De benadeelde partij [slachtoffer] heeft een vordering tot schadevergoeding van € 15.000,00 ingediend tegen de verdachte wegens materiële en immateriële schade die hij als gevolg van het ten laste gelegde feit zou hebben geleden. De rechtbank oordeelt over deze vordering als volgt.
Artikel 361, tweede lid, onder a. van het Wetboek van Strafvordering bepaalt dat de benadeelde partij alleen ontvankelijk is in zijn vordering indien de verdachte enige straf of maatregel wordt opgelegd, dan wel in geval van toepassing van artikel 9a van het Wetboek van Strafrecht, de zogenaamde schuldig verklaring zonder straf.
Omdat ontslag van alle rechtsvervolging zal volgen is aan de voorwaarde voor ontvankelijkheid niet voldaan. Daarom zal de rechtbank bepalen dat de benadeelde partij niet ontvankelijk is in de vordering.

7.Beslissing

De rechtbank:
Verklaart niet bewezen wat aan de verdachte primair is ten laste gelegd en spreekt hem daarvan vrij.

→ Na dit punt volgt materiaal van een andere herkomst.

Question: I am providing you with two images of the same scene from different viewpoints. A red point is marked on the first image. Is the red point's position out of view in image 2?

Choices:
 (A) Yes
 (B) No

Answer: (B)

Verklaart bewezen dat de verdachte het subsidiair ten laste gelegde feit heeft begaan zoals hiervoor onder 4.4 weergegeven.
Verklaart niet bewezen wat aan de verdachte subsidiair meer of anders is ten laste gelegd dan hierboven als bewezen is aangenomen en spreekt hem daarvan vrij.

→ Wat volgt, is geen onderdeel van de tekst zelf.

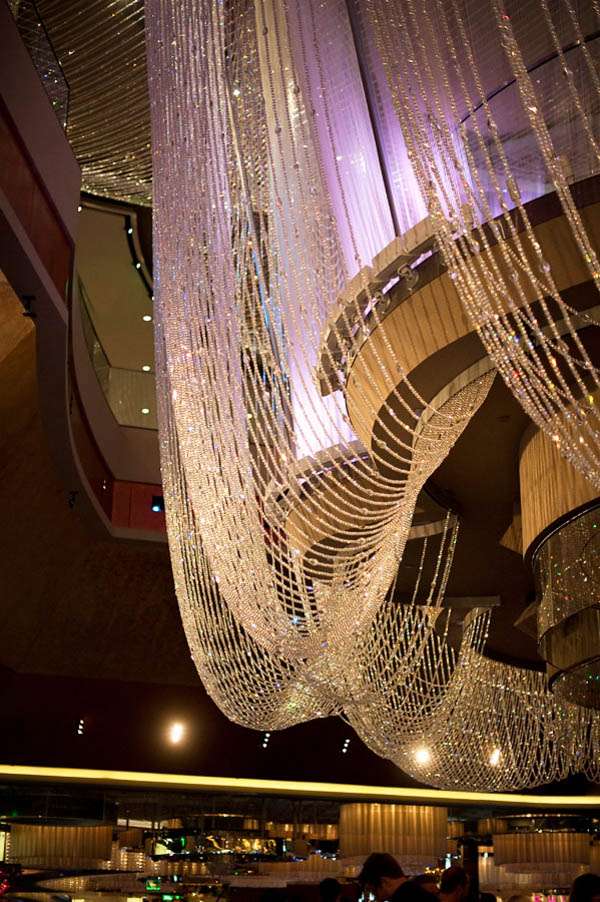 I want to click on wood panels, so click(x=27, y=216), click(x=131, y=521).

Stelt vast dat het bewezen verklaarde geen strafbaar feit oplevert en ontslaat de verdachte daarvoor van alle rechtsvervolging.
Verklaart de benadeelde partij [slachtoffer] niet-ontvankelijk in de vordering.
Heft op het reeds geschorste bevel tot voorlopige hechtenis van de verdachte.
Samenstelling rechtbank en uitspraakdatum
Dit vonnis is gewezen door
mr. M.E. Francke, voorzitter,
mr. P.E. van der Veen en mr. D.H. Bakker, rechters,
in tegenwoordigheid van de griffier mr. M. van Splunter,
en uitgesproken op de openbare terechtzitting van 22 maart 2024.